§ About this task:
Every entry below should be copied exactly, minus the pictures.

═════ Records for processing

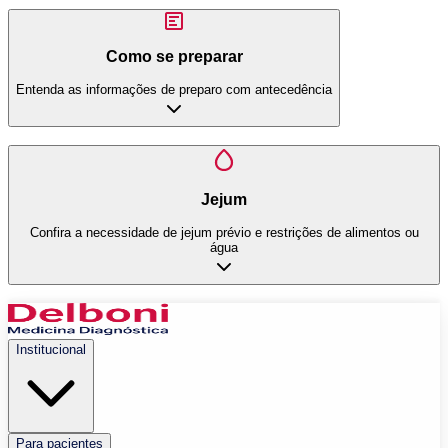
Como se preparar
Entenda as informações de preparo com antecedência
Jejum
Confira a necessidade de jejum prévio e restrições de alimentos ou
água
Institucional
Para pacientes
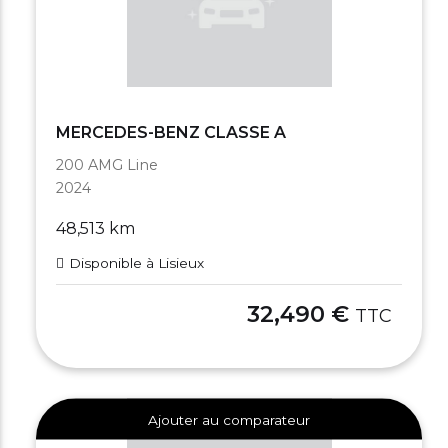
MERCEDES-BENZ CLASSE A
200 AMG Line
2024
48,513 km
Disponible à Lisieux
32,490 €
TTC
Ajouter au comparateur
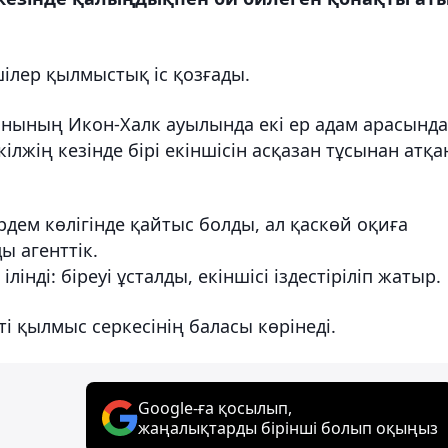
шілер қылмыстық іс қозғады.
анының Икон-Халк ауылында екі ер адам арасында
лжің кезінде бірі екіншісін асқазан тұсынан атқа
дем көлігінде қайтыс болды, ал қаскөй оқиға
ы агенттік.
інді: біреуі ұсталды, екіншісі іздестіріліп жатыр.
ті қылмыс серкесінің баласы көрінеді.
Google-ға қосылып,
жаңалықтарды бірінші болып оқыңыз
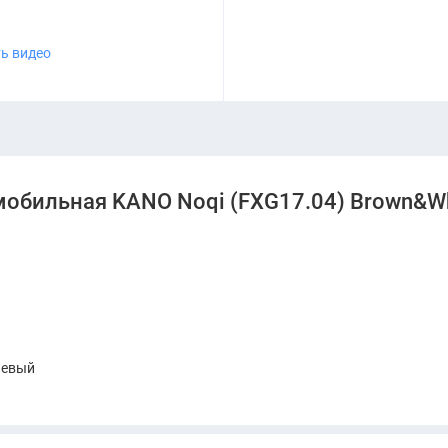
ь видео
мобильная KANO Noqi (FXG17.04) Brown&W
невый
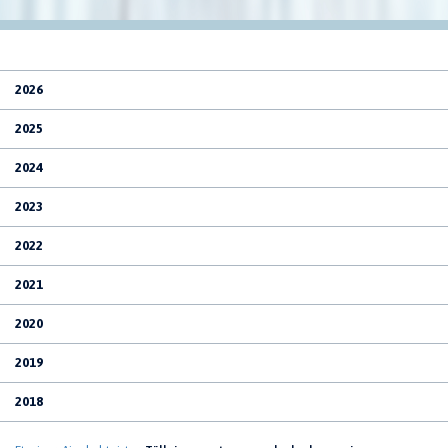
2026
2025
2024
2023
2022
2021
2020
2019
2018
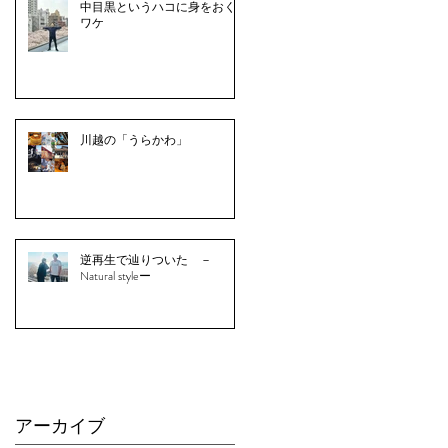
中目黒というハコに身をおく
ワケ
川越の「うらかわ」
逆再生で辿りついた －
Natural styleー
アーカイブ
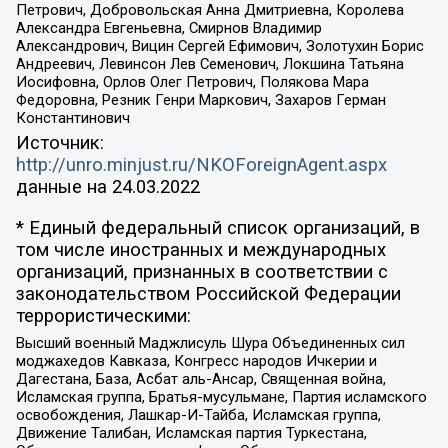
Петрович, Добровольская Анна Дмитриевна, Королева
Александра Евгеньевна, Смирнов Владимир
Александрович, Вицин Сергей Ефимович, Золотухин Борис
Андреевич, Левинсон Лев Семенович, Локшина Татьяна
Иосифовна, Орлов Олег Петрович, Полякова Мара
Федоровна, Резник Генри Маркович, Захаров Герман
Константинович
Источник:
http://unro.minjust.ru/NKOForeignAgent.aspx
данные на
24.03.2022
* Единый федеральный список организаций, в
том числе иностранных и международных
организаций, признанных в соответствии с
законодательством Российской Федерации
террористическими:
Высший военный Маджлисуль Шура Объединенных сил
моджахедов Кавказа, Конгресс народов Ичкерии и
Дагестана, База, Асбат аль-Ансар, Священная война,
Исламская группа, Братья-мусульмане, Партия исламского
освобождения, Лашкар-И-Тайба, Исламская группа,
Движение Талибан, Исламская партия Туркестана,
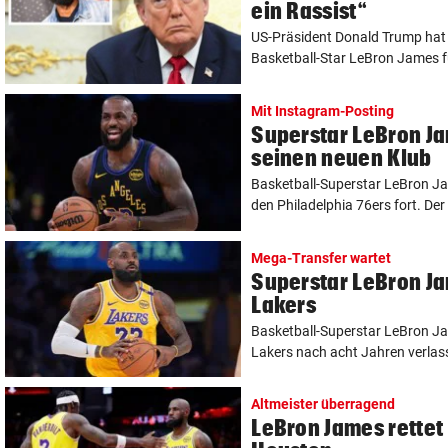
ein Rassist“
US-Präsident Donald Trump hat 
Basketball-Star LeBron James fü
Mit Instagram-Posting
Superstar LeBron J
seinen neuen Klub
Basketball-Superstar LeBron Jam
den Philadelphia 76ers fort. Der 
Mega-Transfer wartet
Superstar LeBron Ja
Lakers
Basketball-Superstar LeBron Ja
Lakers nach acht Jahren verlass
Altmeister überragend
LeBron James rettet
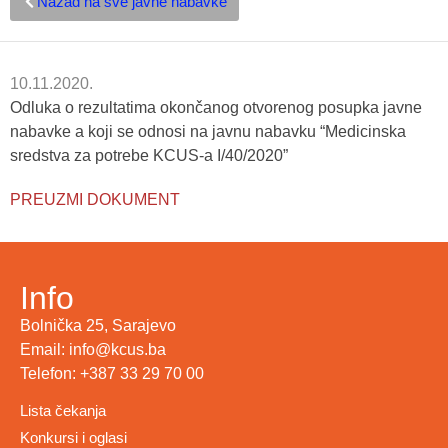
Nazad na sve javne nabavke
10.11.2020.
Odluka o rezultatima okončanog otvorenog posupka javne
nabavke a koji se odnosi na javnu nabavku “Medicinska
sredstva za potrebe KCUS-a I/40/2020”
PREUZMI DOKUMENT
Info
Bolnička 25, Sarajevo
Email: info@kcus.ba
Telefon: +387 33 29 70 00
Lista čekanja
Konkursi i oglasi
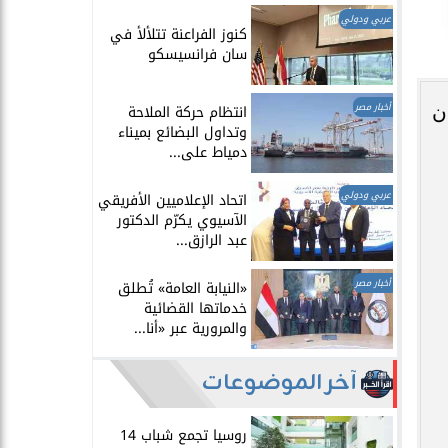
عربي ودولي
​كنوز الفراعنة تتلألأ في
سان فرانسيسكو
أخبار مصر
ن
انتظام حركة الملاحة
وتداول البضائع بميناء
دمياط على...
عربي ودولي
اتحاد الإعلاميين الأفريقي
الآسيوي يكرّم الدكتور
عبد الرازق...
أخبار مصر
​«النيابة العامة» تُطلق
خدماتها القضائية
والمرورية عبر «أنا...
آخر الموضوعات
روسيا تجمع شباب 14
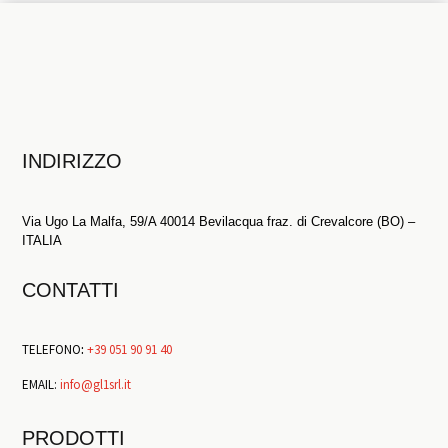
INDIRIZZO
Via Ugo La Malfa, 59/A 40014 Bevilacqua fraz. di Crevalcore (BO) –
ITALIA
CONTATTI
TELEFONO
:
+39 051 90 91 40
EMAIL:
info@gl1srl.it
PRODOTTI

══════════

§ Answer space:
Como se preparar
Entenda as informações de preparo com antecedência
Jejum
Confira a necessidade de jejum prévio e restrições de alimentos ou
água
Institucional
Para pacientes
MERCEDES-BENZ CLASSE A
200 AMG Line
2024
48,513 km
Disponible à Lisieux
32,490 €
TTC
Ajouter au comparateur
шілер қылмыстық іс қозғады.
анының Икон-Халк ауылында екі ер адам арасында
лжің кезінде бірі екіншісін асқазан тұсынан атқа
дем көлігінде қайтыс болды, ал қаскөй оқиға
ы агенттік.
інді: біреуі ұсталды, екіншісі іздестіріліп жатыр.
ті қылмыс серкесінің баласы көрінеді.
Google-ға қосылып,
жаңалықтарды бірінші болып оқыңыз
ь видео
мобильная KANO Noqi (FXG17.04) Brown&W
невый
2026
2025
2024
2023
2022
2021
2020
2019
2018
中目黒というハコに身をおく
ワケ
川越の「うらかわ」
逆再生で辿りついた －
Natural styleー
アーカイブ
Петрович, Добровольская Анна Дмитриевна, Королева
Александра Евгеньевна, Смирнов Владимир
Александрович, Вицин Сергей Ефимович, Золотухин Борис
Андреевич, Левинсон Лев Семенович, Локшина Татьяна
Иосифовна, Орлов Олег Петрович, Полякова Мара
Федоровна, Резник Генри Маркович, Захаров Герман
Константинович
Источник:
http://unro.minjust.ru/NKOForeignAgent.aspx
данные на
24.03.2022
* Единый федеральный список организаций, в
том числе иностранных и международных
организаций, признанных в соответствии с
законодательством Российской Федерации
террористическими:
Высший военный Маджлисуль Шура Объединенных сил
моджахедов Кавказа, Конгресс народов Ичкерии и
Дагестана, База, Асбат аль-Ансар, Священная война,
Исламская группа, Братья-мусульмане, Партия исламского
освобождения, Лашкар-И-Тайба, Исламская группа,
Движение Талибан, Исламская партия Туркестана,
ein Rassist“
US-Präsident Donald Trump hat 
Basketball-Star LeBron James fü
Mit Instagram-Posting
Superstar LeBron J
seinen neuen Klub
Basketball-Superstar LeBron Jam
den Philadelphia 76ers fort. Der 
Mega-Transfer wartet
Superstar LeBron Ja
Lakers
Basketball-Superstar LeBron Ja
Lakers nach acht Jahren verlass
Altmeister überragend
LeBron James rettet
Nazad na sve javne nabavke
10.11.2020.
Odluka o rezultatima okončanog otvorenog posupka javne
nabavke a koji se odnosi na javnu nabavku “Medicinska
sredstva za potrebe KCUS-a I/40/2020”
PREUZMI DOKUMENT
Info
Bolnička 25, Sarajevo
Email: info@kcus.ba
Telefon: +387 33 29 70 00
Lista čekanja
Konkursi i oglasi
عربي ودولي
​كنوز الفراعنة تتلألأ في
سان فرانسيسكو
أخبار مصر
ن
انتظام حركة الملاحة
وتداول البضائع بميناء
دمياط على...
عربي ودولي
اتحاد الإعلاميين الأفريقي
الآسيوي يكرّم الدكتور
عبد الرازق...
أخبار مصر
​«النيابة العامة» تُطلق
خدماتها القضائية
والمرورية عبر «أنا...
آخر الموضوعات
روسيا تجمع شباب 14
INDIRIZZO
Via Ugo La Malfa, 59/A 40014 Bevilacqua fraz. di Crevalcore (BO) –
ITALIA
CONTATTI
TELEFONO
:
+39 051 90 91 40
EMAIL:
info@gl1srl.it
PRODOTTI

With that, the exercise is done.